Every day one person in the group takes on the role of day leader. Some people have no experience with leadership roles and needed more support than others. We’ve been able to watch that change and see people grow in confidence in themselves, their abilities, and their decisions. As VMs we didn’t say – these are the things you must do as a day leader – they came up with a list, the aims and objectives, and stuck to that. It’s been great to watch.
We also met regularly with volunteers in a one-to-one setting and discussed their goals and objectives. You can really see how they developed both as individuals and as a team.
The programme is split into practical project activities and the Re:Green curriculum, which gives the volunteers a strong grounding in sustainability and environmental action.
The curriculum has been really important, otherwise, it wouldn’t have opened up those environmental discussions, so it’s been nice to have had the opportunity to do both things alongside with one another.
My personal highlight has been watching a group of people from very different backgrounds come together.
Initially, as with any new group, there was a bit of anxiety and nervousness, but it’s been lovely to watch how our team has gelled despite their differences in both age and background. There have been highs and lows, everyone goes through missing home at different points, but they’ve helped one another through that, and I think they are much better for it.
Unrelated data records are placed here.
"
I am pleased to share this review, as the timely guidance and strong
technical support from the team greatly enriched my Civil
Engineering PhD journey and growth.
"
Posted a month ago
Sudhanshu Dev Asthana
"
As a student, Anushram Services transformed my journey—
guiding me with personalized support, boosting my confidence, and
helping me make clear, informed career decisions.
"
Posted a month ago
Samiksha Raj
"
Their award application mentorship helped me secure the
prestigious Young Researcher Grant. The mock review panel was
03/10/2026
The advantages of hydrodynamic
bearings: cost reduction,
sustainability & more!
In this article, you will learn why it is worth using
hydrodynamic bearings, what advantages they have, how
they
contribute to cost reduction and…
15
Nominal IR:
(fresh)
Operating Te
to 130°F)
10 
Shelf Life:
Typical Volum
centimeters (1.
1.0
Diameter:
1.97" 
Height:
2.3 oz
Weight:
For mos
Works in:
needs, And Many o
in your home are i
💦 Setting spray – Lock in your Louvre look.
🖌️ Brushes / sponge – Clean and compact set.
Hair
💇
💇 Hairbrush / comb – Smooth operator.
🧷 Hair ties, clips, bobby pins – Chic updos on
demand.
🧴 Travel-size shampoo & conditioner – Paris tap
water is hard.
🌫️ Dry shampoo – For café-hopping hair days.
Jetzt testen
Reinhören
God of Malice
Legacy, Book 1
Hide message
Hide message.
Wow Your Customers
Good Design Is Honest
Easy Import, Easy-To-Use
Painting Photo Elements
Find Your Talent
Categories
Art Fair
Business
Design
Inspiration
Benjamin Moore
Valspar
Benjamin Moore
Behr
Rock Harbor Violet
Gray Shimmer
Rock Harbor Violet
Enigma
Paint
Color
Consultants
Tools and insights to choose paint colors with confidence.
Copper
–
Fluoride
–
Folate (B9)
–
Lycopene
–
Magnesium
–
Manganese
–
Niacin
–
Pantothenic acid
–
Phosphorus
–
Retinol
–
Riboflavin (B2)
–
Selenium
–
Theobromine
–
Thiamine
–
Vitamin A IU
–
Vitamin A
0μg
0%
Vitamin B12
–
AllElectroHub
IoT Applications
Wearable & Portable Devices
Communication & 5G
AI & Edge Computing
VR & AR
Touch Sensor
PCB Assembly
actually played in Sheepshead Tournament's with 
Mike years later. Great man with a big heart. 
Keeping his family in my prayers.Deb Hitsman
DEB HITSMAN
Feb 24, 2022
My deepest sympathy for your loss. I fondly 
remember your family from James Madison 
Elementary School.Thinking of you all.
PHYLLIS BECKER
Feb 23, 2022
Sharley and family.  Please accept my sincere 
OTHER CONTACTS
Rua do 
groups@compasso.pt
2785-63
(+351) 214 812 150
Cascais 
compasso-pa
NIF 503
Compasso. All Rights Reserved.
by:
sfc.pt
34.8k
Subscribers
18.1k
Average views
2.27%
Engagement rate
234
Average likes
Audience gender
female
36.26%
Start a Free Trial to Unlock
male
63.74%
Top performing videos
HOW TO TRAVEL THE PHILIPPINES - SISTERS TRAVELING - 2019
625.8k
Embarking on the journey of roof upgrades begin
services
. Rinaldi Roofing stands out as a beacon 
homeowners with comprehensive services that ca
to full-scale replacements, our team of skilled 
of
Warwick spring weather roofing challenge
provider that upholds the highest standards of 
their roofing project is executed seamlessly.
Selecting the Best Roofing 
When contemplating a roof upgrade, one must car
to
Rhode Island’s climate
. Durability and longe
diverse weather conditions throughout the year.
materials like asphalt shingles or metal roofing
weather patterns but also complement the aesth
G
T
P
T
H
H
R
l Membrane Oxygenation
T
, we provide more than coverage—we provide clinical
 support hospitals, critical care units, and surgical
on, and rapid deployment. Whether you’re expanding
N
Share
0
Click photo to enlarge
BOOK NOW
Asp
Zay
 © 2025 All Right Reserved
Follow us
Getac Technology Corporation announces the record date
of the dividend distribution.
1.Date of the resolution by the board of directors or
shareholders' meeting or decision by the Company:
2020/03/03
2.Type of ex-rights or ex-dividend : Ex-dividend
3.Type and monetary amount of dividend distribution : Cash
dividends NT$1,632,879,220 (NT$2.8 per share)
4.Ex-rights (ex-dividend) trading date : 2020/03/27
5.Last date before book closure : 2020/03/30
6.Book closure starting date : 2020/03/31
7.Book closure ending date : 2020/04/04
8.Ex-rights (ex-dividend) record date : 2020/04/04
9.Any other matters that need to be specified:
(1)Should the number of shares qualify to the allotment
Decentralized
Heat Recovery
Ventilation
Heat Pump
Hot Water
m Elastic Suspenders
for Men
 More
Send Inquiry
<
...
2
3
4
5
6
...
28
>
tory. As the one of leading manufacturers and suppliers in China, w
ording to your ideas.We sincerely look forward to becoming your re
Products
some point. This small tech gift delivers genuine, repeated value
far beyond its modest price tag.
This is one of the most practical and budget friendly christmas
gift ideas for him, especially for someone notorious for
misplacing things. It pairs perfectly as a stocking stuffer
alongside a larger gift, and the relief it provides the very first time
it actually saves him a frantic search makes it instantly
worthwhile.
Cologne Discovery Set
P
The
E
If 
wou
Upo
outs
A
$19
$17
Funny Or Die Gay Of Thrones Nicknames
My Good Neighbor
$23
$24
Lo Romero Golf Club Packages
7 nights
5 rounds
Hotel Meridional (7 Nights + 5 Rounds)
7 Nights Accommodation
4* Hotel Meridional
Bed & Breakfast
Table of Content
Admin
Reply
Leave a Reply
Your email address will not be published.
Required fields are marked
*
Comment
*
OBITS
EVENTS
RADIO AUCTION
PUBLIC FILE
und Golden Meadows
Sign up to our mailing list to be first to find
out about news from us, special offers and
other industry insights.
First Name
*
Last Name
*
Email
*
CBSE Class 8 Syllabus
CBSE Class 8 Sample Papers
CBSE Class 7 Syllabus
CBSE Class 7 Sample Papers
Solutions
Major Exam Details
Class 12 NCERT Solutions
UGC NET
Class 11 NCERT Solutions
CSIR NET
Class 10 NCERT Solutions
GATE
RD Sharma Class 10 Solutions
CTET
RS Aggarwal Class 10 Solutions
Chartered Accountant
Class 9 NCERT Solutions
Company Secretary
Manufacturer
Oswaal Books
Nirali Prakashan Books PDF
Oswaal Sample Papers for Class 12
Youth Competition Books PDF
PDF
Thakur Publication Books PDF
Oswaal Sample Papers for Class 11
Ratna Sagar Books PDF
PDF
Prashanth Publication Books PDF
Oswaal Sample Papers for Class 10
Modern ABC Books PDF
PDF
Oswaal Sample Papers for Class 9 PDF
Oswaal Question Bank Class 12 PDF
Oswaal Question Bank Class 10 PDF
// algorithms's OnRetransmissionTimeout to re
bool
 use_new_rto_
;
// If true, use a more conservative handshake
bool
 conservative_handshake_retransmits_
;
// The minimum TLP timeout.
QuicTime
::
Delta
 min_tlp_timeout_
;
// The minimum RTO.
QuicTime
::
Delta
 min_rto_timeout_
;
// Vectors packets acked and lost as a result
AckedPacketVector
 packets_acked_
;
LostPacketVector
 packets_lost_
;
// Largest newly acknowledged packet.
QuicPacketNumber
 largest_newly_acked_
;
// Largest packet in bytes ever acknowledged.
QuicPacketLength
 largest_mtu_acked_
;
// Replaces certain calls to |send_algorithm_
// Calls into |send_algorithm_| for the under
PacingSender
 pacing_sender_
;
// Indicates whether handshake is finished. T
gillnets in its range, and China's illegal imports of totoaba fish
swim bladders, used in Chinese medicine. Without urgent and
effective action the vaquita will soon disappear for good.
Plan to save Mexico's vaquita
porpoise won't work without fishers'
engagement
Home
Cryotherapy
Being on Re:Green has challenged me and my thinking around the environment. It’s definitely made me more conscious of the decisions that I make, and the changes that I’ll be making at home.
My goal is to be more considered in my purchasing, so not just using Amazon, or one of the other online marketplaces, but being more selective and mindful about where products come from. Lots of people like to think that they‘re doing the right thing by the environment, but I think there’s much more that we can all do. And I was certainly in the former camp, but I’d like to think that I will make those changes, not just in my professional life but also in my private life.
What Re:Green provides is the ability to partner with young people for a fortnight or a month, and actually have proper conversations about what they think about the environment.
They need to be involved in the decisions, it’s their future, and I think having an opportunity to live with and work alongside young people is really unique, and I’m pleased that we are part of that now and going forwards.
Raleigh has been around for 35 years and has done some amazing work overseas – around 55,000 young people have been involved in programmes in about 50 different countries. So, an amazing achievement in a relatively short space of time. But I think the Re:Green programme, and conservation work here in our own country is, to some extent, long overdue. It’s been really good to see how young people who live inside and outside of Scotland can come and do some good within our shores.
I would encourage any organisation that is serious about making positive change and engaging its staff to think seriously about taking part on the Re:Green programme.
While releasing staff from the work environment for three to five weeks is a good chunk of time, I think that the return on investment is more than worth it – both in terms of personal development but also in terms of a company putting its money where its mouth is by sending people off to make a positive contribution.
The words I’d use to describe my Re:Green experience are enlightening, at times challenging, and developmental.